Count the lines below containing "Argomenti". Number only.

** THE INPUT follows **

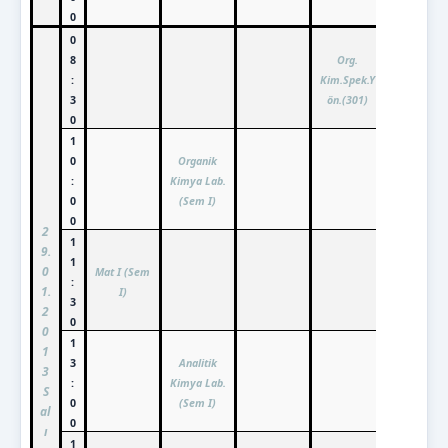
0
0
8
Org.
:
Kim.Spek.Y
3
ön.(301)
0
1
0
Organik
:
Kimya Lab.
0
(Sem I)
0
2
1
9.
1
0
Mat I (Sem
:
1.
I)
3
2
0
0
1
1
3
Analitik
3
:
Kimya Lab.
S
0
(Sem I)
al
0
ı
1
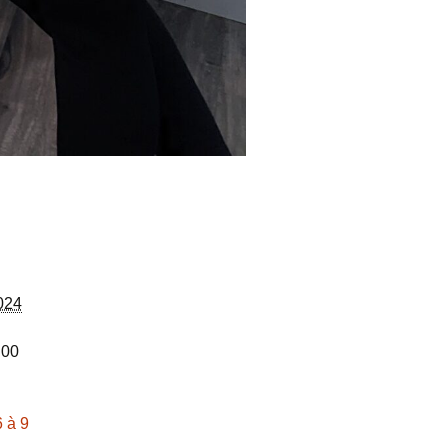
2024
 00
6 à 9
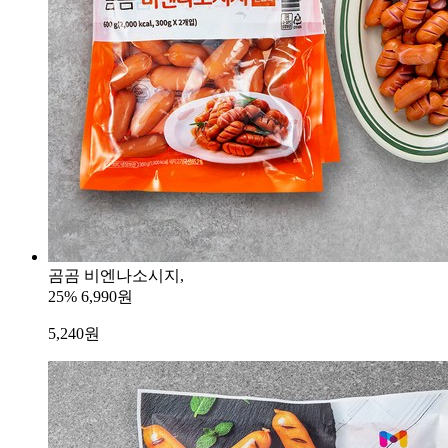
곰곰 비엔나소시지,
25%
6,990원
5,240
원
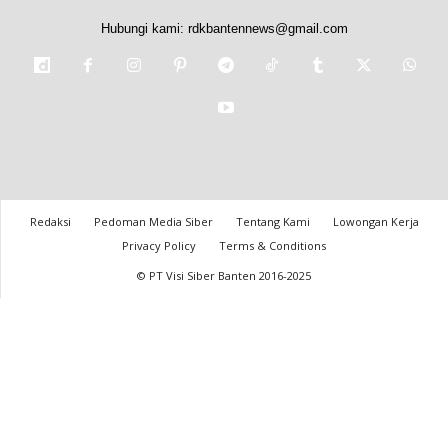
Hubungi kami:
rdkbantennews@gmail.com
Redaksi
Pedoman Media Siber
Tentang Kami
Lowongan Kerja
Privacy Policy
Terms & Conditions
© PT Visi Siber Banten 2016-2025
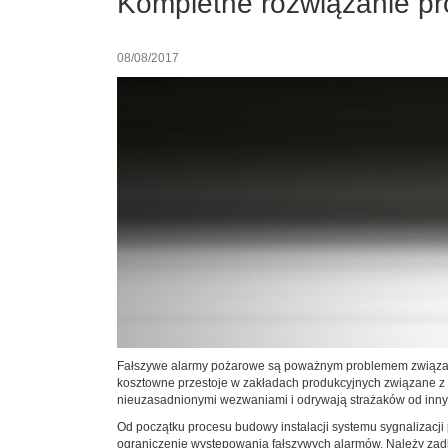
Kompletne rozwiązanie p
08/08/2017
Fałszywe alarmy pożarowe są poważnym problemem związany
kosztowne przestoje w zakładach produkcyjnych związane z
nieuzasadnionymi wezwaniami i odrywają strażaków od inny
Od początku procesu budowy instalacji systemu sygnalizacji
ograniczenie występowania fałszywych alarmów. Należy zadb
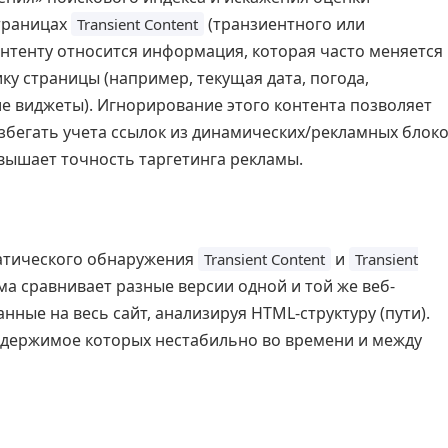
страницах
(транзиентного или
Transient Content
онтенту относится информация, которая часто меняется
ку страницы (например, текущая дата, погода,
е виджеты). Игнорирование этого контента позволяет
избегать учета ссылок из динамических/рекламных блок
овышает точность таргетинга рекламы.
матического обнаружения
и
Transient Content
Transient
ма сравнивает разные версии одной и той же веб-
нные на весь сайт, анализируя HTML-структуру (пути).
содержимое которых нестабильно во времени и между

** End of THE INPUT **
** THE INPUT follows **

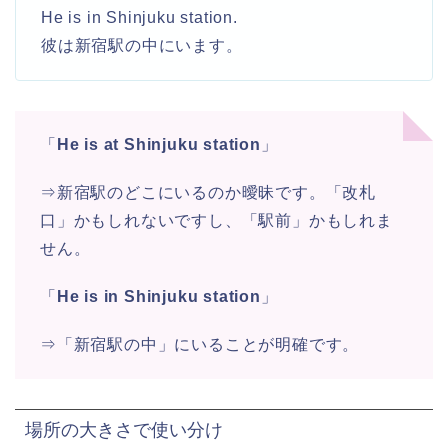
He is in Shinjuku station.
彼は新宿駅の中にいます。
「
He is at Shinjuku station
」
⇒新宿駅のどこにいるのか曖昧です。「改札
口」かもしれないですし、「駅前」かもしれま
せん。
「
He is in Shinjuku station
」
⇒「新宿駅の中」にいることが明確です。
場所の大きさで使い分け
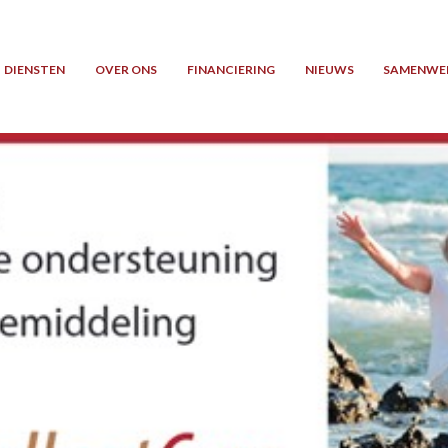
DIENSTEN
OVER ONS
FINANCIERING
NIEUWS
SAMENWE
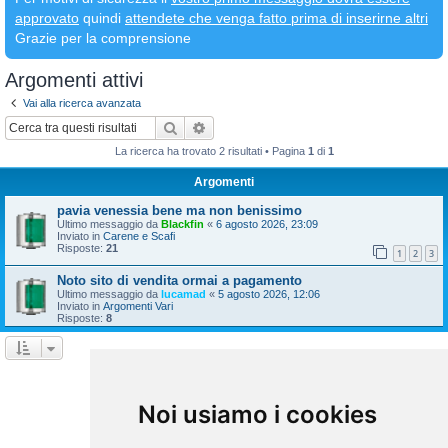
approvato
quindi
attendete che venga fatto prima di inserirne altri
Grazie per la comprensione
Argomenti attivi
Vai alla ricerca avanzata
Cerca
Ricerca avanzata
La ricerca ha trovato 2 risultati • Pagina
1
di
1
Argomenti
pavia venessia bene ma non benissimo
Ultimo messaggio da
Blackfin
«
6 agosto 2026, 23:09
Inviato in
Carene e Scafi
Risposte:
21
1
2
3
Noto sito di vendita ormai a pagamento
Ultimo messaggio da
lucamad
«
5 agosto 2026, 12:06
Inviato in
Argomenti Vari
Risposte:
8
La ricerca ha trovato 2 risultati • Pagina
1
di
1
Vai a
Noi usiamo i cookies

** End of THE INPUT **

(TASK OUTPUT): 3